- [Aim of the exercise]: Give back every record below in full and exactly, but without a single image.

- [Source records]:
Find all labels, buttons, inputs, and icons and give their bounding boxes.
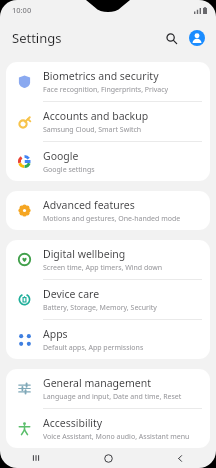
staticText: Screen time, App timers, Wind down — [43, 263, 163, 273]
button[interactable]: Recent apps — [0, 448, 72, 468]
staticText: Biometrics and security — [43, 69, 159, 83]
button[interactable]: Accessibility — [6, 409, 210, 448]
staticText: General management — [43, 376, 151, 390]
button[interactable]: Advanced features — [6, 191, 210, 230]
staticText: Language and input, Date and time, Reset — [43, 392, 182, 402]
staticText: Accounts and backup — [43, 109, 149, 123]
staticText: Voice Assistant, Mono audio, Assistant m… — [43, 432, 190, 442]
staticText: Google — [43, 149, 79, 163]
button[interactable]: Biometrics and security — [6, 62, 210, 102]
button[interactable]: Search — [160, 27, 182, 49]
staticText: Digital wellbeing — [43, 247, 126, 261]
button[interactable]: Google — [6, 142, 210, 181]
button[interactable]: Apps — [6, 320, 210, 359]
staticText: 10:00 — [12, 5, 32, 15]
staticText: Samsung Cloud, Smart Switch — [43, 125, 142, 135]
staticText: Apps — [43, 327, 68, 341]
button[interactable]: General management — [6, 369, 210, 409]
staticText: Settings — [12, 29, 62, 47]
staticText: Device care — [43, 287, 100, 301]
button[interactable]: Account — [186, 27, 208, 49]
button[interactable]: Back — [144, 448, 216, 468]
staticText: Accessibility — [43, 416, 103, 430]
button[interactable]: Accounts and backup — [6, 102, 210, 142]
staticText: Default apps, App permissions — [43, 343, 144, 353]
button[interactable]: Home — [72, 448, 144, 468]
staticText: Face recognition, Fingerprints, Privacy — [43, 85, 169, 95]
staticText: Battery, Storage, Memory, Security — [43, 303, 157, 313]
staticText: Google settings — [43, 165, 95, 175]
button[interactable]: Digital wellbeing — [6, 240, 210, 280]
button[interactable]: Device care — [6, 280, 210, 320]
staticText: Advanced features — [43, 198, 135, 212]
staticText: Motions and gestures, One-handed mode — [43, 214, 181, 224]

- [Result of the exercise]:
Find all labels, buttons, inputs, and icons and give their bounding boxes.
staticText: Screen time, App timers, Wind down — [43, 263, 163, 273]
button[interactable]: Recent apps — [0, 448, 72, 468]
staticText: Biometrics and security — [43, 69, 159, 83]
button[interactable]: Accessibility — [6, 409, 210, 448]
staticText: General management — [43, 376, 151, 390]
button[interactable]: Advanced features — [6, 191, 210, 230]
staticText: Language and input, Date and time, Reset — [43, 392, 182, 402]
staticText: Accounts and backup — [43, 109, 149, 123]
staticText: Voice Assistant, Mono audio, Assistant m… — [43, 432, 190, 442]
staticText: Google — [43, 149, 79, 163]
button[interactable]: Biometrics and security — [6, 62, 210, 102]
button[interactable]: Search — [160, 27, 182, 49]
staticText: Digital wellbeing — [43, 247, 126, 261]
button[interactable]: Google — [6, 142, 210, 181]
button[interactable]: Apps — [6, 320, 210, 359]
staticText: 10:00 — [12, 5, 32, 15]
staticText: Samsung Cloud, Smart Switch — [43, 125, 142, 135]
staticText: Apps — [43, 327, 68, 341]
button[interactable]: General management — [6, 369, 210, 409]
staticText: Settings — [12, 29, 62, 47]
staticText: Device care — [43, 287, 100, 301]
button[interactable]: Account — [186, 27, 208, 49]
button[interactable]: Back — [144, 448, 216, 468]
staticText: Accessibility — [43, 416, 103, 430]
button[interactable]: Accounts and backup — [6, 102, 210, 142]
staticText: Default apps, App permissions — [43, 343, 144, 353]
button[interactable]: Home — [72, 448, 144, 468]
staticText: Face recognition, Fingerprints, Privacy — [43, 85, 169, 95]
staticText: Battery, Storage, Memory, Security — [43, 303, 157, 313]
staticText: Google settings — [43, 165, 95, 175]
button[interactable]: Digital wellbeing — [6, 240, 210, 280]
button[interactable]: Device care — [6, 280, 210, 320]
staticText: Advanced features — [43, 198, 135, 212]
staticText: Motions and gestures, One-handed mode — [43, 214, 181, 224]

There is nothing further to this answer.